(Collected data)
....

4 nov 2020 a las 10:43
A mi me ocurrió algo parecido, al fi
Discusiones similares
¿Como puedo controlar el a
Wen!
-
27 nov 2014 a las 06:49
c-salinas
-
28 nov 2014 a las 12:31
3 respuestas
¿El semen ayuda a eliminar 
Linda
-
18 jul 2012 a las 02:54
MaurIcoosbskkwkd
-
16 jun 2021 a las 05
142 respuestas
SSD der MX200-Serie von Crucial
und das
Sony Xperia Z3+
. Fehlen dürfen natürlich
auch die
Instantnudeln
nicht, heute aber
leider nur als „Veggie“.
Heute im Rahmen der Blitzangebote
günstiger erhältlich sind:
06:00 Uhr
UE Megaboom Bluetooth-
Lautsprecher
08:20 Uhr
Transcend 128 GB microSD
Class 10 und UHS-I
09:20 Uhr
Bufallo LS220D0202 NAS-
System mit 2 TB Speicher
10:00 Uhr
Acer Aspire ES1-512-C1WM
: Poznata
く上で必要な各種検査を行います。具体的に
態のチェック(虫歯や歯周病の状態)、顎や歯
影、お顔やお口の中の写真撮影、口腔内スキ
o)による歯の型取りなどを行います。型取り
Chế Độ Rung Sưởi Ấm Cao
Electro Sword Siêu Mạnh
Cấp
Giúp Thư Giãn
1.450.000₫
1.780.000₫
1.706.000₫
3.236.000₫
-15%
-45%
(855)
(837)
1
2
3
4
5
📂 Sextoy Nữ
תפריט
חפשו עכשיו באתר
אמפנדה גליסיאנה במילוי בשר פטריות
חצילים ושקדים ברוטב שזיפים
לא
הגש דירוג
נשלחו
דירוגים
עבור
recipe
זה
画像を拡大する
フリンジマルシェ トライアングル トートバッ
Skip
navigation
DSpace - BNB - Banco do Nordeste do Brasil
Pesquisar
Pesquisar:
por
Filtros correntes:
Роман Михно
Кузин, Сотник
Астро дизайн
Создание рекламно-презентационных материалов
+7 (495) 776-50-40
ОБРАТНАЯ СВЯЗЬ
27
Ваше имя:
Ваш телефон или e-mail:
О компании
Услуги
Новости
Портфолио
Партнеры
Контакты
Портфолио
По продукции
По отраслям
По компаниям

....

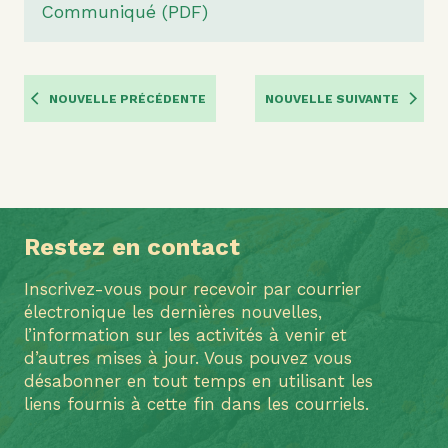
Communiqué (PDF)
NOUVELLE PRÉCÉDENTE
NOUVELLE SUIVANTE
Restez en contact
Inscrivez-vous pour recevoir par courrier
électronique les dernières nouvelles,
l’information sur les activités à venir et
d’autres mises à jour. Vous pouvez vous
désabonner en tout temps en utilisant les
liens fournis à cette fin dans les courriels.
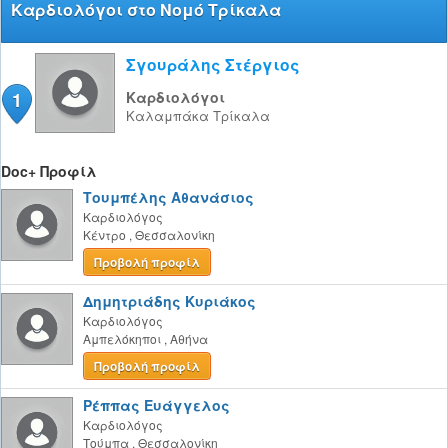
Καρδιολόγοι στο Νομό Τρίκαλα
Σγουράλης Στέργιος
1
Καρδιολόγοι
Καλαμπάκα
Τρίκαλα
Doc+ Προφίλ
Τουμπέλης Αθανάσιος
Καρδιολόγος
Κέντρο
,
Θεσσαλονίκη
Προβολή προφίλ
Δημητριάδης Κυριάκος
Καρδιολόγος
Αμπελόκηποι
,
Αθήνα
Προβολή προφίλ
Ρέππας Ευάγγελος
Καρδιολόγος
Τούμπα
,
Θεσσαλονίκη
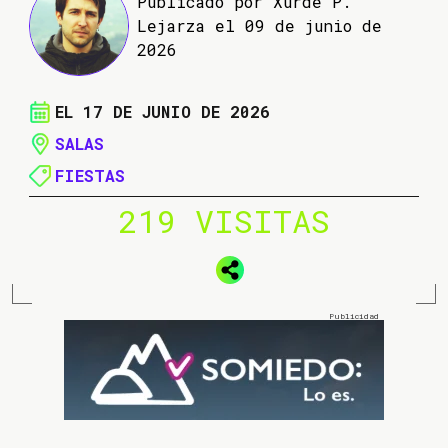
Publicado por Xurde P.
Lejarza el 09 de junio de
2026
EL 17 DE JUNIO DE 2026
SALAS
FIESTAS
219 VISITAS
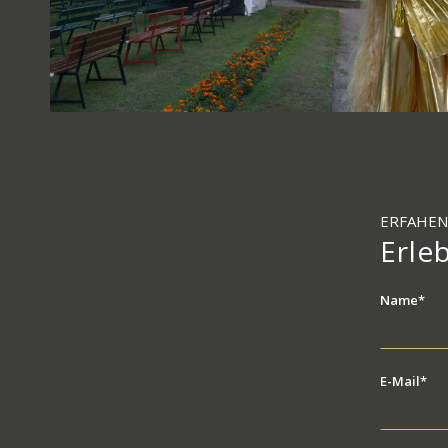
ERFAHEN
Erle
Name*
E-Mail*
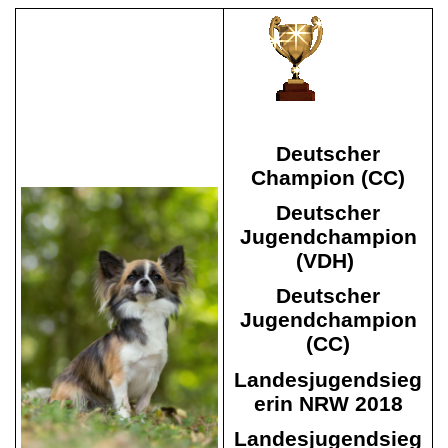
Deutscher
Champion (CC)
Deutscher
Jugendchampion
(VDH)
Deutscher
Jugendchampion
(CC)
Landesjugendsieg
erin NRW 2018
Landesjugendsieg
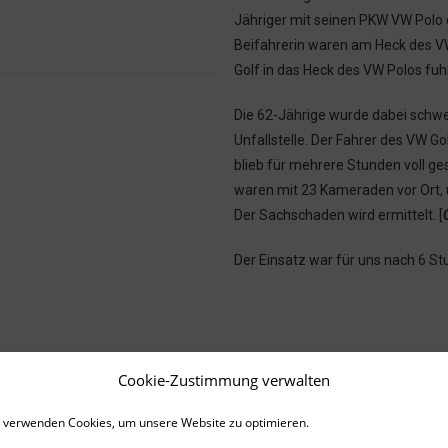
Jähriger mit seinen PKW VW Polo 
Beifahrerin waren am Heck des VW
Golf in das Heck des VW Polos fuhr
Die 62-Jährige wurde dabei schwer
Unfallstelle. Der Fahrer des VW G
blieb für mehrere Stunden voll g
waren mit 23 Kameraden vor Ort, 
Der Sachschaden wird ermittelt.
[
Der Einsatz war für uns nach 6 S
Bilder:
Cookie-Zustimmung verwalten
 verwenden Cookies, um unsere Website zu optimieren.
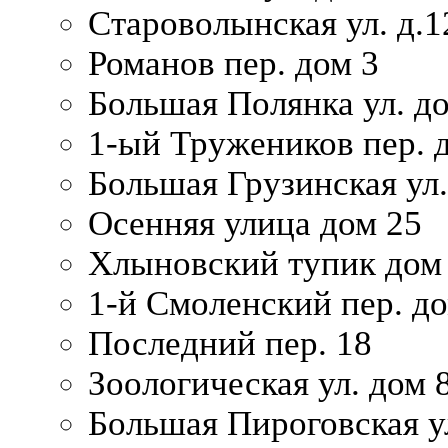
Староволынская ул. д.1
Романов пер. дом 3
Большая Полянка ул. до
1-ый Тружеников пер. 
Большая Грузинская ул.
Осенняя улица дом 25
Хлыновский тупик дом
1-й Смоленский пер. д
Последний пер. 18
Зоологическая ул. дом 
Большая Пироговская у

....

Work required:
Take exactly the lines from the one containing "4 nov 2020 a las 10:43" through the one containing "חפשו עכשיו באתר" in the data above, and output them with nothing added.

Expected output:
4 nov 2020 a las 10:43
A mi me ocurrió algo parecido, al fi
Discusiones similares
¿Como puedo controlar el a
Wen!
-
27 nov 2014 a las 06:49
c-salinas
-
28 nov 2014 a las 12:31
3 respuestas
¿El semen ayuda a eliminar 
Linda
-
18 jul 2012 a las 02:54
MaurIcoosbskkwkd
-
16 jun 2021 a las 05
142 respuestas
SSD der MX200-Serie von Crucial
und das
Sony Xperia Z3+
. Fehlen dürfen natürlich
auch die
Instantnudeln
nicht, heute aber
leider nur als „Veggie“.
Heute im Rahmen der Blitzangebote
günstiger erhältlich sind:
06:00 Uhr
UE Megaboom Bluetooth-
Lautsprecher
08:20 Uhr
Transcend 128 GB microSD
Class 10 und UHS-I
09:20 Uhr
Bufallo LS220D0202 NAS-
System mit 2 TB Speicher
10:00 Uhr
Acer Aspire ES1-512-C1WM
: Poznata
く上で必要な各種検査を行います。具体的に
態のチェック(虫歯や歯周病の状態)、顎や歯
影、お顔やお口の中の写真撮影、口腔内スキ
o)による歯の型取りなどを行います。型取り
Chế Độ Rung Sưởi Ấm Cao
Electro Sword Siêu Mạnh
Cấp
Giúp Thư Giãn
1.450.000₫
1.780.000₫
1.706.000₫
3.236.000₫
-15%
-45%
(855)
(837)
1
2
3
4
5
📂 Sextoy Nữ
תפריט
חפשו עכשיו באתר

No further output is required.